(298c) Quantifying the Invertibility of Neural Networks and Their Transformations

The flow of sufficiently smooth differential equations is invertible when it exists; yet it is easy to see that traditional numerical integrators used to approximate them can be noninvertible. Neural network approximations of the time-t map of nonlinear differential equations also suffer from this potential pathology [1, 2]. In this work, we briefly review the possibly catastrophic consequences of such noninvertibility on the long-term dynamics prediction, and describe mathematical tools for the quantitative characterization of noninvertibility.

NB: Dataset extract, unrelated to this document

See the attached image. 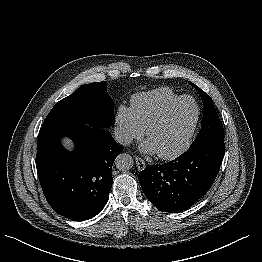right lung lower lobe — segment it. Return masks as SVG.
Listing matches in <instances>:
<instances>
[{"instance_id":"98d812e1","label":"right lung lower lobe","mask_w":262,"mask_h":262,"mask_svg":"<svg viewBox=\"0 0 262 262\" xmlns=\"http://www.w3.org/2000/svg\"><path fill=\"white\" fill-rule=\"evenodd\" d=\"M62 136L75 141V151L62 147ZM123 148L105 128L82 124L42 127L36 168L53 210L71 220L96 216L108 201L112 166Z\"/></svg>"}]
</instances>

We extend these tools towards analyzing the invertibility of transformations between neural networks [3], including those arising from pruning. For this purpose, we formulate and solve optimization problems, in the form of mixed-integer programming (MIP), which quantify the "safety" of the current operating point from temporal / functional noninvertibility in terms of several different norms [4, 5].

(This work was in part in collaboration with Profs. G. Pappas and M. Morari at the University of Pennsylvania.)

[1] N. Gicquel, J.S. Anderson, and I.G. Kevrekidis. Noninvertibility and resonance in discrete-time neural networks for time-series processing. Physics Letters A, 238(1):8–18, 1998.

[2] R. Rico-Martinez, I.G. Kevrekidis, and R.A. Adomaitis. Noninvertibility in neural networks. IEEE International Conference on Neural Networks, pages 382–386 vol.1, 1993.

[3] T. Bertalan, F. Dietrich, and I.G. Kevrekidis. Transformations between deep neural networks. arXiv preprint arXiv:2007.05646, 2020.

[4] V. Tjeng, K. Xiao, and R. Tedrake. Evaluating robustness of neural networks with mixed integer programming. arXiv preprint arXiv:1711.07356, 2017.

[5] T.-W. Weng, H. Zhang, H. Chen, Z. Song, C.-J. Hsieh, D. Boning, I. S, Dhillon, and L. Daniel. Towards fast computation of certified robustness for relu networks. arXiv preprint arXiv:1804.09699, 2018.